__REQUIRED ACTION__
Out of the data below, copy every line with the string "Žampach".

***** MATERIAL FOR THIS TASK *****

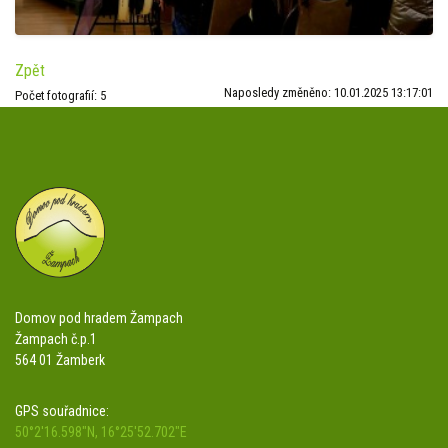
Zpět
Naposledy změněno: 10.01.2025 13:17:01
Počet fotografií: 5
Domov pod hradem Žampach
Žampach č.p.1
564 01 Žamberk
GPS souřadnice:
50°2'16.598"N, 16°25'52.702"E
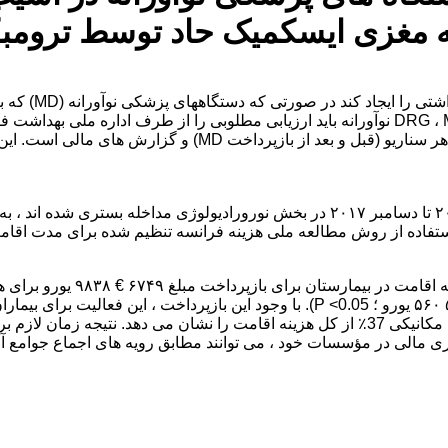
ه مغزی ایسکمیک حاد توسط ترومب
بودجه مبتنی بر
ثبت شود. هدف از این مطالعه ارزیابی هزینه ها و درآمدهای حا
تمام بیمارانی که دچار سکته مغزی ایسکمیک حاد شده و از ژانویه ۲۰۱۶ تا دسامبر ۲۰۱۷ در
ی مالی در مؤسسات خود ، می توانند مطابق رویه های اجماع جوامع آمو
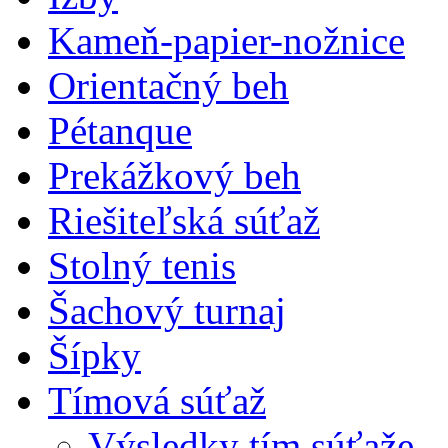
Kameň-papier-nožnice
Orientačný beh
Pétanque
Prekážkový beh
Riešiteľská súťaž
Stolný tenis
Šachový turnaj
Šípky
Tímová súťaž
Výsledky tím.súťaže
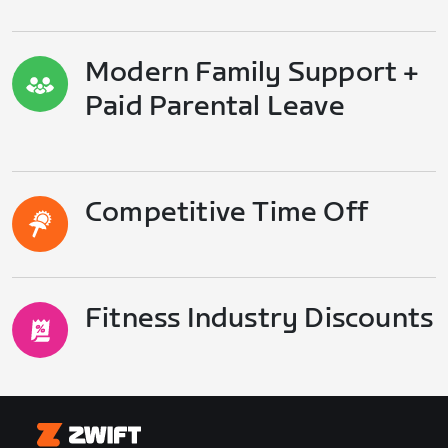
Modern Family Support +
Paid Parental Leave
Competitive Time Off
Fitness Industry Discounts
Zwift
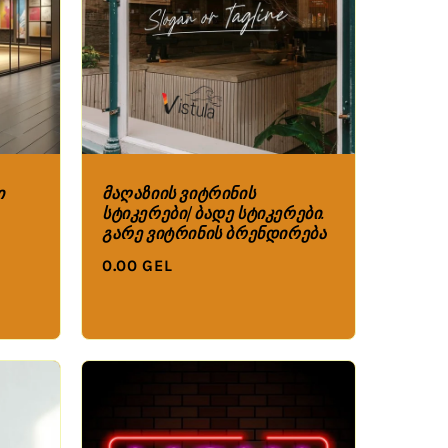
ი
მაღაზიის ვიტრინის
სტიკერები/ბადე სტიკერები.
გარე ვიტრინის ბრენდირება
0.00 GEL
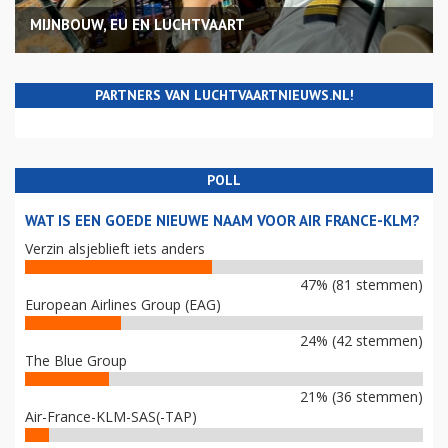
MIJNBOUW, EU EN LUCHTVAART
PARTNERS VAN LUCHTVAARTNIEUWS.NL!
POLL
WAT IS EEN GOEDE NIEUWE NAAM VOOR AIR FRANCE-KLM?
Verzin alsjeblieft iets anders
47% (81 stemmen)
European Airlines Group (EAG)
24% (42 stemmen)
The Blue Group
21% (36 stemmen)
Air-France-KLM-SAS(-TAP)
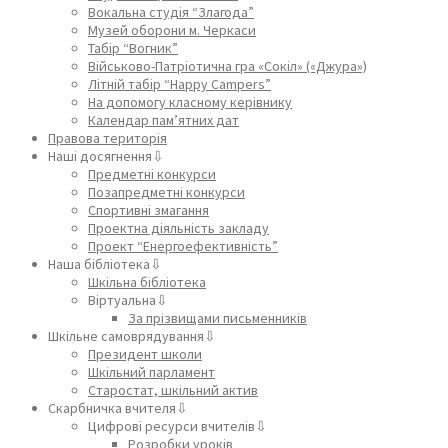
Вокальна студія “Злагода”
Музей оборони м. Черкаси
Табір “Вогник”
Військово-Патріотична гра «Сокіл» («Джура»)
Літній табір “Happy Campers”
На допомогу класному керівнику
Календар пам’ятних дат
Правова територія
Наші досягнення⇩
Предметні конкурси
Позапредметні конкурси
Спортивні змагання
Проектна діяльність закладу
Проект “Енергоефективність”
Наша бібліотека⇩
Шкільна бібліотека
Віртуальна⇩
За прізвищами письменників
Шкільне самоврядування⇩
Президент школи
Шкільний парламент
Старостат, шкільний актив
Скарбничка вчителя⇩
Цифрові ресурси вчителів⇩
Розробки уроків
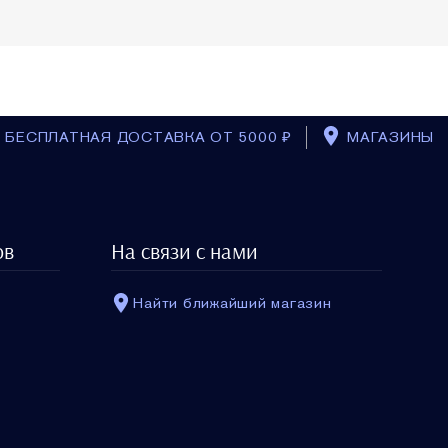
БЕСПЛАТНАЯ ДОСТАВКА ОТ 5000 ₽
МАГАЗИНЫ
BACK_TO_T
Re-Nutriv Ultimate Diamond
Делюкс-миниатюра
ов
На связи с нами
преображающего
энергетического крема
7 мл
$0.00
Найти ближайший магазин
ШТ: 1
В КОРЗИНУ
ы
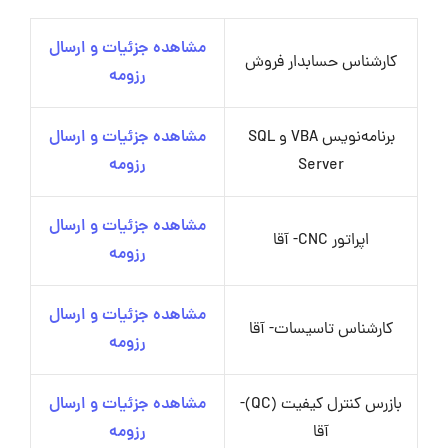
مشاهده جزئیات و ارسال
کارشناس حسابدار فروش
رزومه
برنامه‌نویس VBA و SQL
مشاهده جزئیات و ارسال
Server
رزومه
مشاهده جزئیات و ارسال
اپراتور CNC- آقا
رزومه
مشاهده جزئیات و ارسال
کارشناس تاسیسات- آقا
رزومه
بازرس کنترل کیفیت (QC)-
مشاهده جزئیات و ارسال
آقا
رزومه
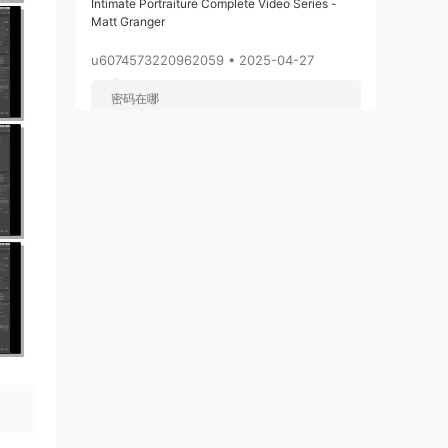
Intimate Portraiture Complete Video Series -
Matt Granger
u6074573220962059 • 2025-04-27
密码在哪
来源：
裸体人像人体艺术系列摄影视频教程-
Intimate Portraiture Complete Video Series -
Matt Granger
我姓姚，却爱你的心不动摇 • 2025-02-10
在哪
来源：
2017年拓者设计吧整体模型3DMAX模型
1800套官方原版免费下载
Just • 2025-01-31
支持微信支付吗
来源：
在摄影棚中模拟自然光拍摄裸体私房人像摄
影视频教程-Nude Shooting: Imitation of Natural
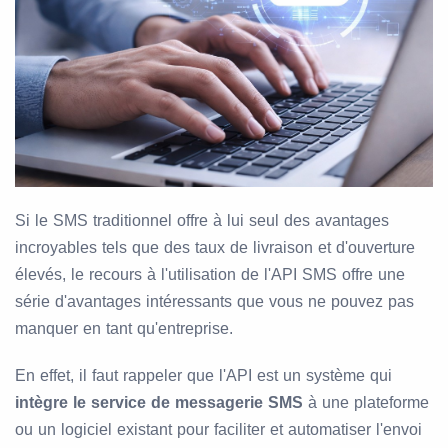
Si le SMS traditionnel offre à lui seul des avantages
incroyables tels que des taux de livraison et d'ouverture
élevés, le recours à l'utilisation de l'API SMS offre une
série d'avantages intéressants que vous ne pouvez pas
manquer en tant qu'entreprise.
En effet, il faut rappeler que l'API est un système qui
intègre le service de messagerie SMS
à une plateforme
ou un logiciel existant pour faciliter et automatiser l'envoi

*****

__EXERCISE RESPONSE__
Domov pod hradem Žampach
Žampach č.p.1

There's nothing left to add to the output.